Yesterday I published a post about how I used Spell, a machine learning framework that allows you to train your models faster without the pain of dependency management on your machine, to implement a style transfer. I've continued to use Spell, and have expanded into exploring other training models.
Today I wanted to write about making your own text bot with Spell. I've always been a huge fan of Emily Dickinson's poetry. I know some find her work a bit morbid, but her poetry has spoken to me throughout many years and I continue to marvel at how someone who rarely left her home could have such incredible insight into the human condition, the natural world, and the realities of life and death.
Since Spell conveniently had a video tutorial for creating a bot trained on lyrics from DOOM, I figured I could apply this quite easily to Emily Dickinson's poetry.
Surprisingly for me, the hardest part was not the training but the web scraping component. I started out with the Node.js tutorial for web scraping (https://medium.freecodecamp.org/the-ultimate-guide-to-web-scraping-with-node-js-daa2027dcd3) and then poked around some documentation for puppeteer as well as cheerio to figure out how I could get the scraper to press the "next" button when it reached the end of the results on a page.
At first I decided to scrape poets.org, which only had 5 pages of poetry by Emily Dickinson. It seemed like a paltry amount, and I knew Emily Dickinson had been very prolific, so I did some searching online to find a better source. Although a bit more difficult to scrape, poemhunter.com ended up being a better source with 31 pages of poetry by Emily Dickinson.

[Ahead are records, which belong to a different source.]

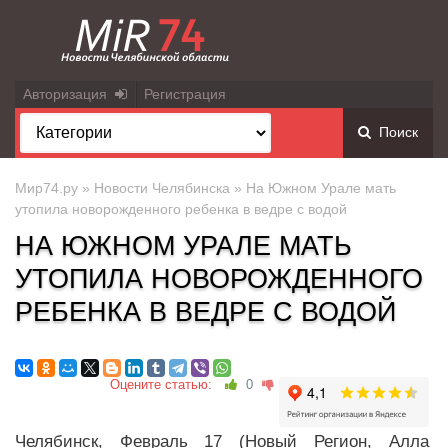
Авторизация
Регистрация
Поиск
Мир74.ру
»
Новости Челябинска
» На Южном Урале мать
утопила новорожденного ребенка в ведре с водой
НА ЮЖНОМ УРАЛЕ МАТЬ
УТОПИЛА НОВОРОЖДЕННОГО
РЕБЕНКА В ВЕДРЕ С ВОДОЙ
Оцените статью:
0
Челябинск, Февраль 17 (Новый Регион, Алла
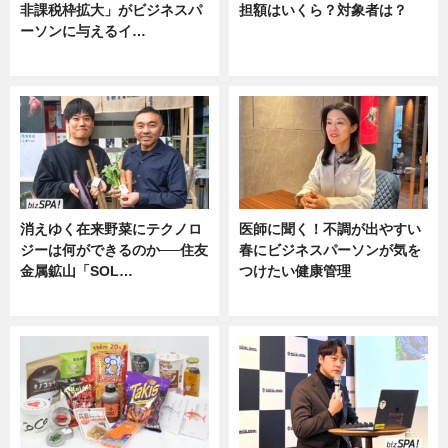
非課税枠拡大」がビジネスパ
担額はいくら？対象者は？
ーソンに与えるイ…
ニュース
ニュース
消えゆく在来野菜にテクノロ
医師に聞く！不調が出やすい
ジーは何ができるのか──住友
春にビジネスパーソンが気を
金属鉱山「SOL…
つけたい健康管理
ニュース
ニュース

I did run into some issues at this point, with lots of errors about the socket hanging up that I thought was crashing the scraper. I wasn't able to deduce exactly what was the cause, but by modifying my file writing function to add each poem to the file one by one instead of appending each poem to an increasingly long string and writing the file at the end, I still got the data back that I was expecting.
All of Emily Dickinson's poems were added to the same text file to make it easy for the LSTM training model to process the data. Once the model was created, I downloaded it back to my machine and created a small web app with ML5 that uses the model to generate new poetry, with an adjustable variable called "temperature" that allows you to change the amount of randomness you see in the generated text (as opposed to the AI drawing purely from the poetry data in the file).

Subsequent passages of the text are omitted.